-- SUPPLIED RECORDS follows --

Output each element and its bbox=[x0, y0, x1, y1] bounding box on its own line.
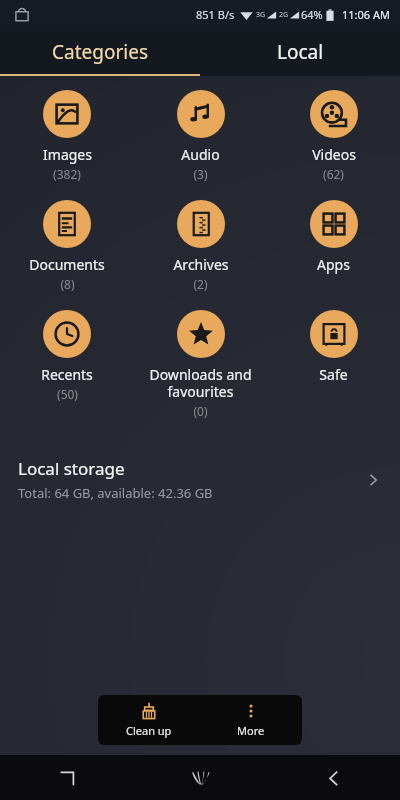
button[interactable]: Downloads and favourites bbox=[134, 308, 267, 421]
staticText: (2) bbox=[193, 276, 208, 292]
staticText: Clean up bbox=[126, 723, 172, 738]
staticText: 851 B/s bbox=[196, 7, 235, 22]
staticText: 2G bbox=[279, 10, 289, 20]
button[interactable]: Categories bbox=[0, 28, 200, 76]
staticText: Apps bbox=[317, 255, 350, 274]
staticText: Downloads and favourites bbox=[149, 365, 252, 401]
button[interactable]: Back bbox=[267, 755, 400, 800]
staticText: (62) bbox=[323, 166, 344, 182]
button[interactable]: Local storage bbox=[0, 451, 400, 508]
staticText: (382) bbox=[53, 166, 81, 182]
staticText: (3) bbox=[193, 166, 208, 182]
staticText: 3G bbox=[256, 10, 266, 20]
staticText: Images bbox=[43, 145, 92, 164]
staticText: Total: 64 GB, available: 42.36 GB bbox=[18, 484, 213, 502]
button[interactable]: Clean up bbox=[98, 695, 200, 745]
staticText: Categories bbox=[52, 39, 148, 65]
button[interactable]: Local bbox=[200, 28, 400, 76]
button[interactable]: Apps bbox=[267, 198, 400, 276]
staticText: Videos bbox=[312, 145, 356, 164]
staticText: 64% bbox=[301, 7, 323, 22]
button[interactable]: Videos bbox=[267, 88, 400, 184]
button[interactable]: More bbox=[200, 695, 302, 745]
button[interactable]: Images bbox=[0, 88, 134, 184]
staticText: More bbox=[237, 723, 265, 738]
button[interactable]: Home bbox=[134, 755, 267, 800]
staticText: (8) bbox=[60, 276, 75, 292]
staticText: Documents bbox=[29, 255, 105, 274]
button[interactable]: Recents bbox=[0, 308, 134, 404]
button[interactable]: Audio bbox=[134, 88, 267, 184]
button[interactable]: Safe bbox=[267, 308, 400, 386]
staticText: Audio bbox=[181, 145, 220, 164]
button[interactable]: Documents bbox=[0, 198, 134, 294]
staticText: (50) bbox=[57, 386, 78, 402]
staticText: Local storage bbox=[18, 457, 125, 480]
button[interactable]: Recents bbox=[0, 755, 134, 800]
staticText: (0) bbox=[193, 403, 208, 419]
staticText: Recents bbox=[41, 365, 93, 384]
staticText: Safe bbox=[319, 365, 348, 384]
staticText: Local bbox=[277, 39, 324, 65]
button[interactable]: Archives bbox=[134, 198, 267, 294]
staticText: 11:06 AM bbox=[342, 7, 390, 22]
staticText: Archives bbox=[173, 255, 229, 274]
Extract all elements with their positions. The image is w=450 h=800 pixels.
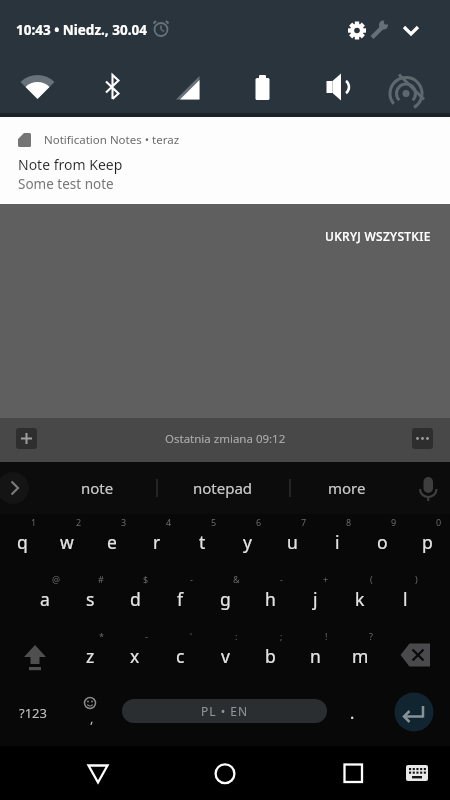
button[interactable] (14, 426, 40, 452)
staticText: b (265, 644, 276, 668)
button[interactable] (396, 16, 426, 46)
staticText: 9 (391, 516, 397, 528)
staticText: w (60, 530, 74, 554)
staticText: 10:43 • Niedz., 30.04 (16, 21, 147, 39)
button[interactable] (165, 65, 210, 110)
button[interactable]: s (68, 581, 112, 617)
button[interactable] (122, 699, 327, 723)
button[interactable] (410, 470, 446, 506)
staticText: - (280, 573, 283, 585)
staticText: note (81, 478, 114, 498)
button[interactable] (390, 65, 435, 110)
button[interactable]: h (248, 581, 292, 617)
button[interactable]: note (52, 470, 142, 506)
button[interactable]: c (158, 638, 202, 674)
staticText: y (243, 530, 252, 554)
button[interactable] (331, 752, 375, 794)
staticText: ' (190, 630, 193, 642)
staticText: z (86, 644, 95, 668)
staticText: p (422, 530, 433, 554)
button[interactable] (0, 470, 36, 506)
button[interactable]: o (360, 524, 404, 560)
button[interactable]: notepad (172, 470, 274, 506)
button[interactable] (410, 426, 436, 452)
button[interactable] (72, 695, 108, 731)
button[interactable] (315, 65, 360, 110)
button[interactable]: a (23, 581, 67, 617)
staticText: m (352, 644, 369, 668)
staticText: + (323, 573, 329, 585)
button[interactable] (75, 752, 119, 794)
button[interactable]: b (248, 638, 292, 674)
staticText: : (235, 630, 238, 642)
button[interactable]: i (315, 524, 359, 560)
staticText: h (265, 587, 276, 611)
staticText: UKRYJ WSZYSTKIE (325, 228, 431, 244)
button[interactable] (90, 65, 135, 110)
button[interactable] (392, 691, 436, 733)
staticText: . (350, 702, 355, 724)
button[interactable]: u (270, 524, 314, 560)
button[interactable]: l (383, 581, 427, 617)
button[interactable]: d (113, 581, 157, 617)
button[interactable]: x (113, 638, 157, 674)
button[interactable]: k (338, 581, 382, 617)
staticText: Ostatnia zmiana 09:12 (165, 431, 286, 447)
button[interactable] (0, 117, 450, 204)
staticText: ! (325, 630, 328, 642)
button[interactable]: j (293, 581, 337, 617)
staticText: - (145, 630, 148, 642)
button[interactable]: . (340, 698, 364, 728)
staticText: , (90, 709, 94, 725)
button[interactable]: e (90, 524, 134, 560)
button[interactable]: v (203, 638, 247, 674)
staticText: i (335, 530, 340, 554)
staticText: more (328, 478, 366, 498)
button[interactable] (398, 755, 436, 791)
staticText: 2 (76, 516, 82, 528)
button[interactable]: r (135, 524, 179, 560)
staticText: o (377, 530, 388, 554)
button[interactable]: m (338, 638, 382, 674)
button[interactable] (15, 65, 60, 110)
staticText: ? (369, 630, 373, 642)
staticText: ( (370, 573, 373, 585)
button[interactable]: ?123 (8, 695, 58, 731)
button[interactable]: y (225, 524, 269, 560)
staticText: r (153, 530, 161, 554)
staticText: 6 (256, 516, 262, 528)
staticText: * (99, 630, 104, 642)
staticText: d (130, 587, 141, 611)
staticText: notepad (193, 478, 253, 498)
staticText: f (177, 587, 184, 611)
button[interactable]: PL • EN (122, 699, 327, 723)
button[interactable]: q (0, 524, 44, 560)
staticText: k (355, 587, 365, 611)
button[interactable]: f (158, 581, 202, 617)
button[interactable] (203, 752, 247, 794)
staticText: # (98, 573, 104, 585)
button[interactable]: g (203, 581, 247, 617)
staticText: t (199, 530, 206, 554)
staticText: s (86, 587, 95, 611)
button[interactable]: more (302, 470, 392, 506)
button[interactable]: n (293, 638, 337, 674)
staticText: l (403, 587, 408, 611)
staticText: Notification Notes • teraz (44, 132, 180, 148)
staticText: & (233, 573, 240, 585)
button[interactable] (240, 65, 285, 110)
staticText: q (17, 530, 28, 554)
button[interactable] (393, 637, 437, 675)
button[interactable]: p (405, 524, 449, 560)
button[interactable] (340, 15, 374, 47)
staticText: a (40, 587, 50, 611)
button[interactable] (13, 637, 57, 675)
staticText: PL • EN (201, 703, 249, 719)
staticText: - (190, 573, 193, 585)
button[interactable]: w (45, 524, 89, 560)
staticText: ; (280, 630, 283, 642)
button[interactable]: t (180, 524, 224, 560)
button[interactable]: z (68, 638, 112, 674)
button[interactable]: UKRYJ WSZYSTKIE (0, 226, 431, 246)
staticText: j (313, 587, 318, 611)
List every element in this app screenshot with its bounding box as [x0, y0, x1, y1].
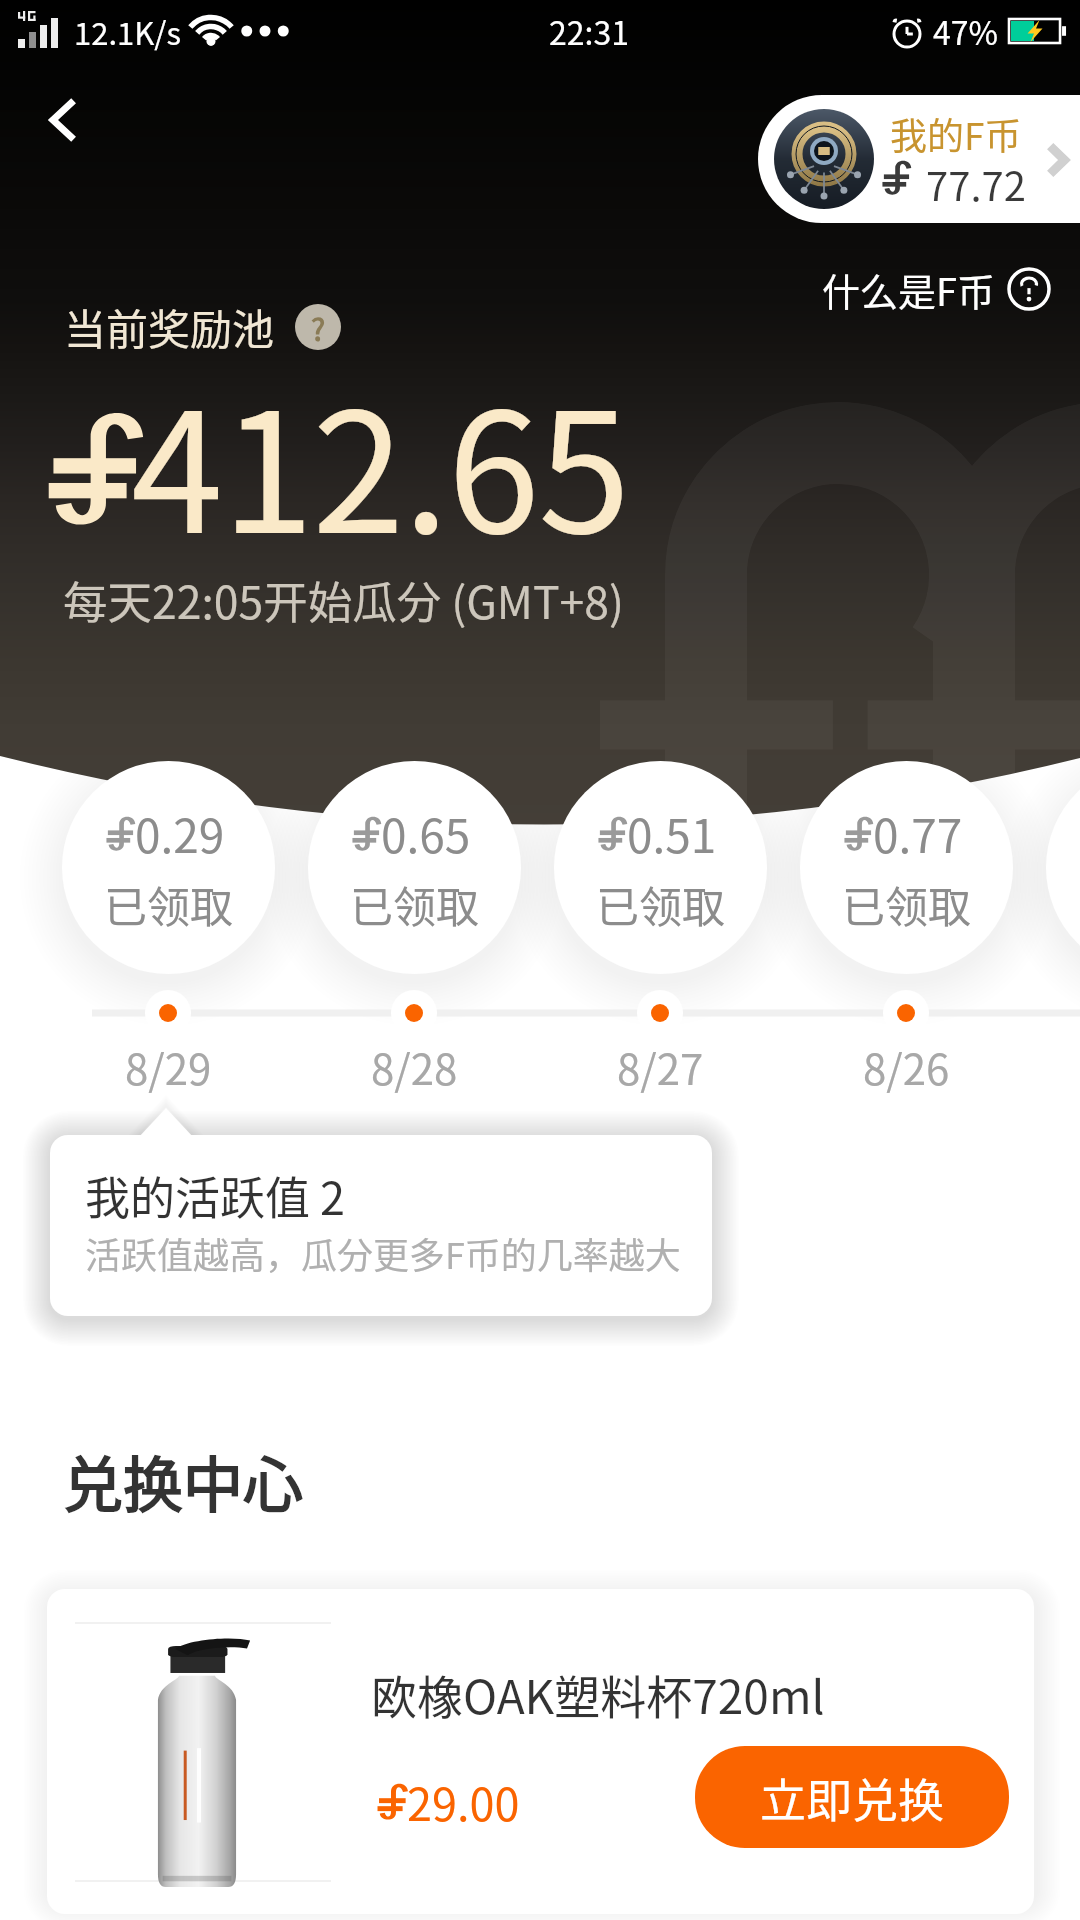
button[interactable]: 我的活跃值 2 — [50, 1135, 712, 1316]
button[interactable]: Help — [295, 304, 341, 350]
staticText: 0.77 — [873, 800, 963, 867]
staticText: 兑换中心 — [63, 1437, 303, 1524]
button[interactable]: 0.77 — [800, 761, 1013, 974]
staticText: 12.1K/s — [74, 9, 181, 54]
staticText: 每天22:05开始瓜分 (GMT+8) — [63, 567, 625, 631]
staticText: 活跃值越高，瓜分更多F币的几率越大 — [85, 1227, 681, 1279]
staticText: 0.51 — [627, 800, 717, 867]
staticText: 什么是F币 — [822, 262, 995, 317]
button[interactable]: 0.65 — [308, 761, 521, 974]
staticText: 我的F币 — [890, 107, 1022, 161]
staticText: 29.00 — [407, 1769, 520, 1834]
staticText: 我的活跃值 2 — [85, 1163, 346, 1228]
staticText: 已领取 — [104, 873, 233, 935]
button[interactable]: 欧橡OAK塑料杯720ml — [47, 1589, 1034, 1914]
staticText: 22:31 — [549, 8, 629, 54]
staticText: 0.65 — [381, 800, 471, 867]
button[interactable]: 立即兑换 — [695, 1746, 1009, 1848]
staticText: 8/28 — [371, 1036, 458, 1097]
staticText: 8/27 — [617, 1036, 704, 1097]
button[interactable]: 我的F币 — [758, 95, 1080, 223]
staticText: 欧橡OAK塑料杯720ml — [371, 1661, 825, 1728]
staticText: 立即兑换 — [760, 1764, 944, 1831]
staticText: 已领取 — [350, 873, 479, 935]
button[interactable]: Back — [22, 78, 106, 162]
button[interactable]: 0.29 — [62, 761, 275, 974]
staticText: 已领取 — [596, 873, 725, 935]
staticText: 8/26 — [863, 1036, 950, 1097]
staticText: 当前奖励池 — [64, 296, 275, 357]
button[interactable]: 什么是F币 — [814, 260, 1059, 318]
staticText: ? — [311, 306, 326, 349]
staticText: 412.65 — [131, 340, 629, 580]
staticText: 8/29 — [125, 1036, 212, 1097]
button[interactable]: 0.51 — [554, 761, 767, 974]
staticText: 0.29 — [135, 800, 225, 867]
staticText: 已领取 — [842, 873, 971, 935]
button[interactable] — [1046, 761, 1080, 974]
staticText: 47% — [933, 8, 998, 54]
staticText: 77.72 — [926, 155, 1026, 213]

-- SUPPLIED RECORDS concluded --

*WHAT TO DO*
Find the word "Videos" in the material, then list each line that holds it.

*ANSWER TO THE EXERCISE*
staticText: Videos bbox=[312, 145, 356, 164]
button[interactable]: Videos bbox=[267, 88, 400, 184]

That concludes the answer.